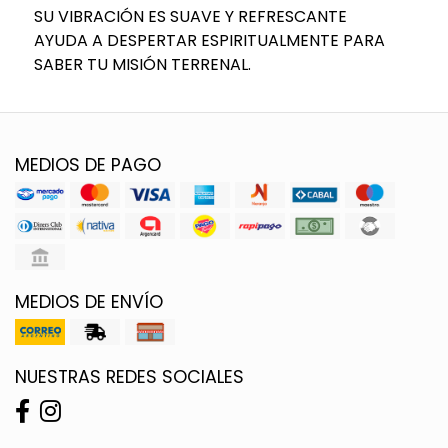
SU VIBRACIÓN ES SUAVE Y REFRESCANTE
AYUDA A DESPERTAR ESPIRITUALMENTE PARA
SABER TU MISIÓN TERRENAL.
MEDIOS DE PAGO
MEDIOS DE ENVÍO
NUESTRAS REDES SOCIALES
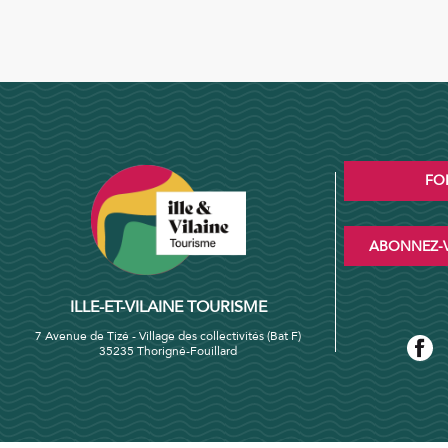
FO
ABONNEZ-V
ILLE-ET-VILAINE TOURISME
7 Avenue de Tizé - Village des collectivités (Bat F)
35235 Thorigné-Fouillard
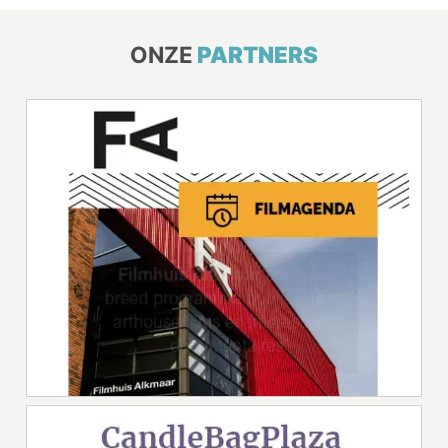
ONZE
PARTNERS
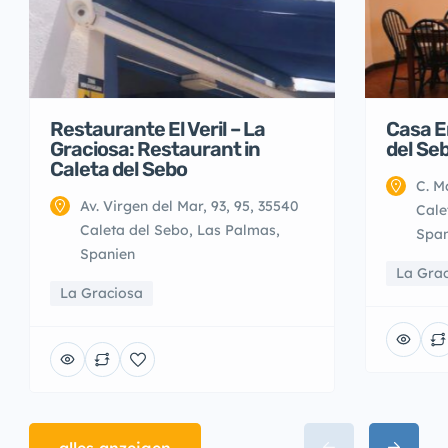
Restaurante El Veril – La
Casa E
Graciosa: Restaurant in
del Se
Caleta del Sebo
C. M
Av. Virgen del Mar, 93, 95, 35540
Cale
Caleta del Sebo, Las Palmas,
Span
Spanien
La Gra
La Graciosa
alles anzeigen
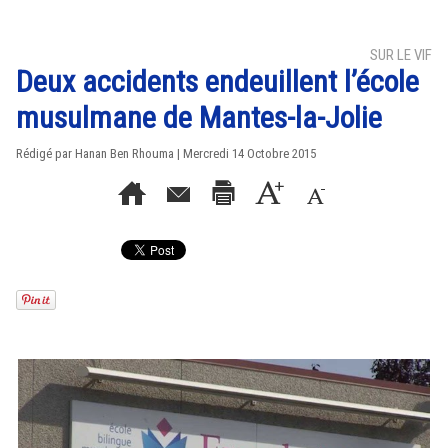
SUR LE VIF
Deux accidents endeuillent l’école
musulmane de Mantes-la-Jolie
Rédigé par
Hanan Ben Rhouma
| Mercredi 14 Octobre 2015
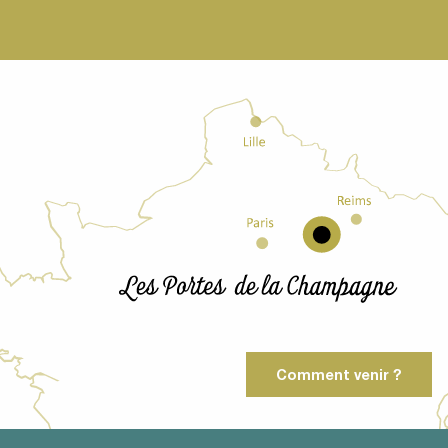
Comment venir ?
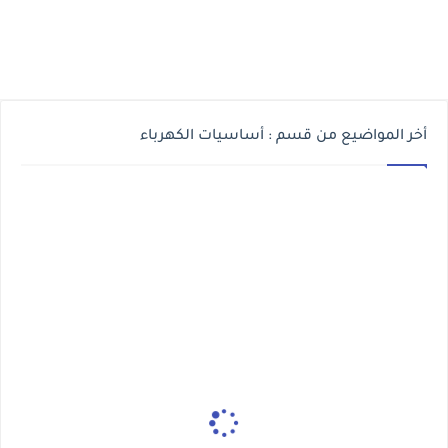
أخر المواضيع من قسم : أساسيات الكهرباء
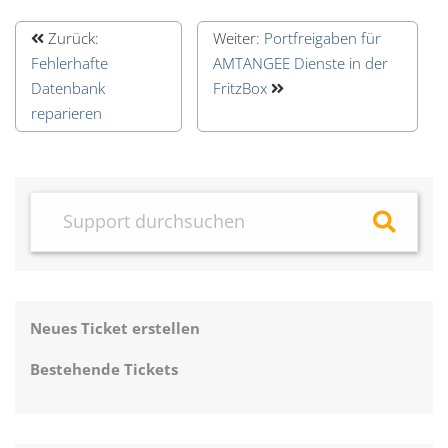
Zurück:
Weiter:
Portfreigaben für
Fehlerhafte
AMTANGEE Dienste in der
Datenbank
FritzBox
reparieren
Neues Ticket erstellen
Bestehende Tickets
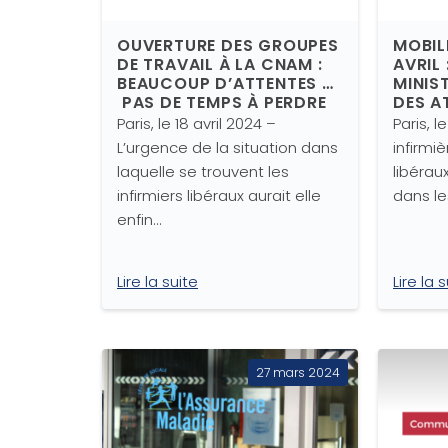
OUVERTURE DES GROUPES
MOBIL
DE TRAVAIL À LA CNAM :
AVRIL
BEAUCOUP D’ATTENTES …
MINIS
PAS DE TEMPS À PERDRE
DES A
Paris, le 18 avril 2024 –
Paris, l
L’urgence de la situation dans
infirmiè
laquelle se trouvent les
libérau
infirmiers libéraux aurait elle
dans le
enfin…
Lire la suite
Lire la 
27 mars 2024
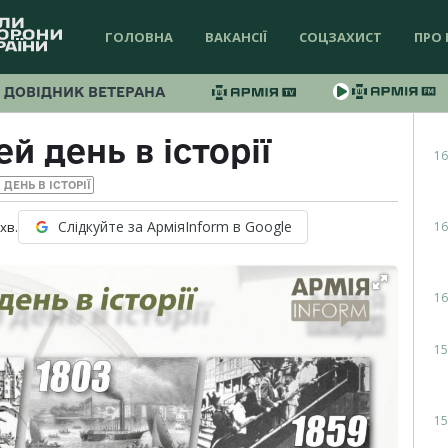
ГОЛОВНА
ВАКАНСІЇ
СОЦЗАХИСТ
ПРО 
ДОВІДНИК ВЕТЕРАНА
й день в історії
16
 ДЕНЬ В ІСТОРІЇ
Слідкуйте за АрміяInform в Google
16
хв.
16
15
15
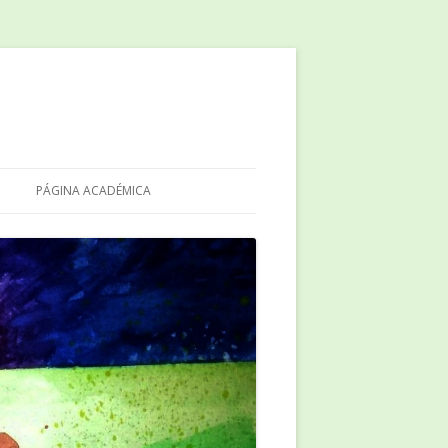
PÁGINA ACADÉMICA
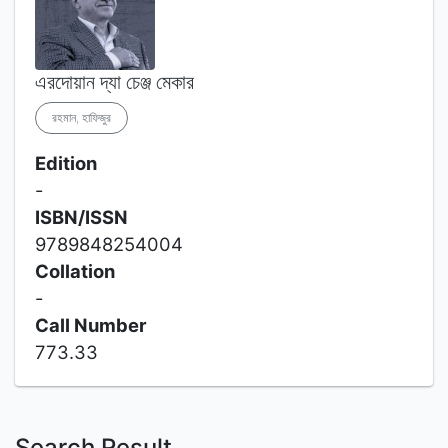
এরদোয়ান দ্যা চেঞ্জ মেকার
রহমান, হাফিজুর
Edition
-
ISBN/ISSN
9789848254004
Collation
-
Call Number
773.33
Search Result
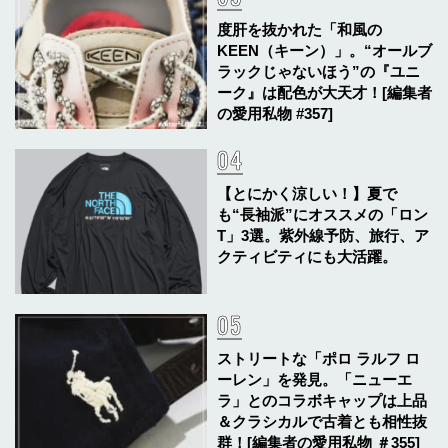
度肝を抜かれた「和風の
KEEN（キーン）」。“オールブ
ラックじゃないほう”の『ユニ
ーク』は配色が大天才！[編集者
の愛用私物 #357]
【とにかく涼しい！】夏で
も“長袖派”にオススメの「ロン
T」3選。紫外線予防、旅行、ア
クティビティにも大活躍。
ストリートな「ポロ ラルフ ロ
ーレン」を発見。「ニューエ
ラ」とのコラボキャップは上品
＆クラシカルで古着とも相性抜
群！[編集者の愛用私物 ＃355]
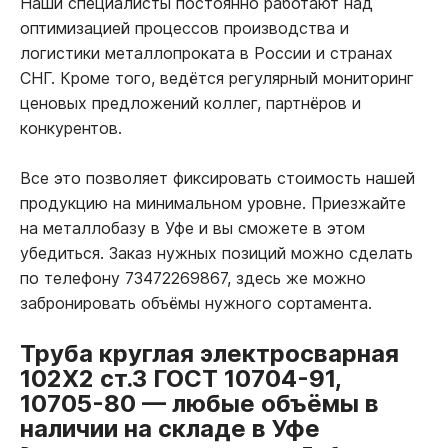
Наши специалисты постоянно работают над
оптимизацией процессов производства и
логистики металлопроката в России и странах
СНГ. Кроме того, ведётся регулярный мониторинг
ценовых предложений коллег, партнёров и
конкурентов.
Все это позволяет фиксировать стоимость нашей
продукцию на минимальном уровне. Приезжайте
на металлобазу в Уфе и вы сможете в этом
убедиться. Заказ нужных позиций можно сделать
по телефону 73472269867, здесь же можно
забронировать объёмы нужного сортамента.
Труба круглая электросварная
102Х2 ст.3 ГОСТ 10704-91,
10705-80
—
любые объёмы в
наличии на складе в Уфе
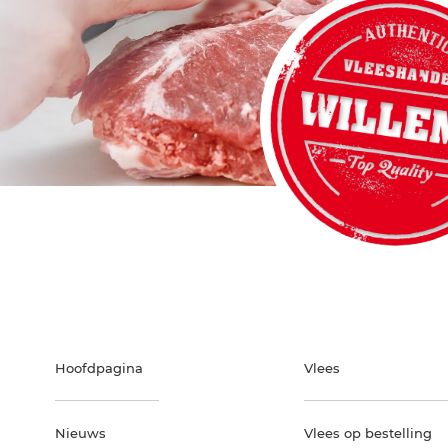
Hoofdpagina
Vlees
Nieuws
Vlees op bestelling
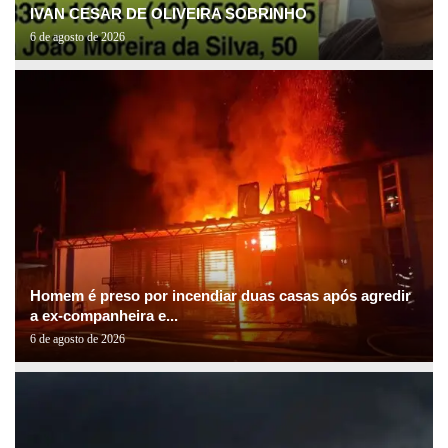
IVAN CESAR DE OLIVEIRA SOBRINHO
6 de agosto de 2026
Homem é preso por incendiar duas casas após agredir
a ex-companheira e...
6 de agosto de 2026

# Your assignment
Return every line from the material that contains the word "Graciosa".

# Written response
Graciosa: Restaurant in
La Graciosa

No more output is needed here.